Only one span belongs in the answer: the line holding "maladroite dans les" through the last line of the entries below, retyped exactly.

- [Material for this task]

-=-=-=-=-

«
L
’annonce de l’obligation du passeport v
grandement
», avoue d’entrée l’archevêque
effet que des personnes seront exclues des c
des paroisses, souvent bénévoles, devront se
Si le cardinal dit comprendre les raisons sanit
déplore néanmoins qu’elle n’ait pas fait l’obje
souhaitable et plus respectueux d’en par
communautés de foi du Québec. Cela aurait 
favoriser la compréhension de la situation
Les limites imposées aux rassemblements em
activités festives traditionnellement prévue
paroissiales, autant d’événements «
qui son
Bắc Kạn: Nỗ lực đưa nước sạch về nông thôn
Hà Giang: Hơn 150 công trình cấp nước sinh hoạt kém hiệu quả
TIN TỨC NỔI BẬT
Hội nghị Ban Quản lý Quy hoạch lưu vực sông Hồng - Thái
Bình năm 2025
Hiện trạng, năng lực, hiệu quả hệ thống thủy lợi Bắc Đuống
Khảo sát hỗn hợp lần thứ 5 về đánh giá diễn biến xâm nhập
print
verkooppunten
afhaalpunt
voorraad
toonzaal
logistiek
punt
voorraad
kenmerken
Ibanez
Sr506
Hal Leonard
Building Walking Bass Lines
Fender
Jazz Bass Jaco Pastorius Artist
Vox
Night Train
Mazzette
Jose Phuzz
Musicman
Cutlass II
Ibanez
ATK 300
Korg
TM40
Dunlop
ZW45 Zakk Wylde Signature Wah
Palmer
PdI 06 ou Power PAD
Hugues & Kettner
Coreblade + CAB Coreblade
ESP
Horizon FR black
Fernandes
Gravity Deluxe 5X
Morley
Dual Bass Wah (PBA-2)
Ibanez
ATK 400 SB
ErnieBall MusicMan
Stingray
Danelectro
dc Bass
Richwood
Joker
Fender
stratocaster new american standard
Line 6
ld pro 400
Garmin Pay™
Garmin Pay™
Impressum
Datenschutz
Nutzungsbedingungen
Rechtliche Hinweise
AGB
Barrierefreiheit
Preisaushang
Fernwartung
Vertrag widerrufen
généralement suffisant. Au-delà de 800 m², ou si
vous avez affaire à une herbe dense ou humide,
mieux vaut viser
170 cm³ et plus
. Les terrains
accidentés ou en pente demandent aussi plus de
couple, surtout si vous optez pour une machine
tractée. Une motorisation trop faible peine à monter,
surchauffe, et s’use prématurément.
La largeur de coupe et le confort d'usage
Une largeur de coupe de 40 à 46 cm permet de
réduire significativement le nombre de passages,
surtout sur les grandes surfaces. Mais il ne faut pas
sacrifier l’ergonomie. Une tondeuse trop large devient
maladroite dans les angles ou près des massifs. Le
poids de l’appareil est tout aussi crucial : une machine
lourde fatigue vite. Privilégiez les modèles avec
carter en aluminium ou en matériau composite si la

-=-=-=-=-

- [Your response]
maladroite dans les angles ou près des massifs. Le
poids de l’appareil est tout aussi crucial : une machine
lourde fatigue vite. Privilégiez les modèles avec
carter en aluminium ou en matériau composite si la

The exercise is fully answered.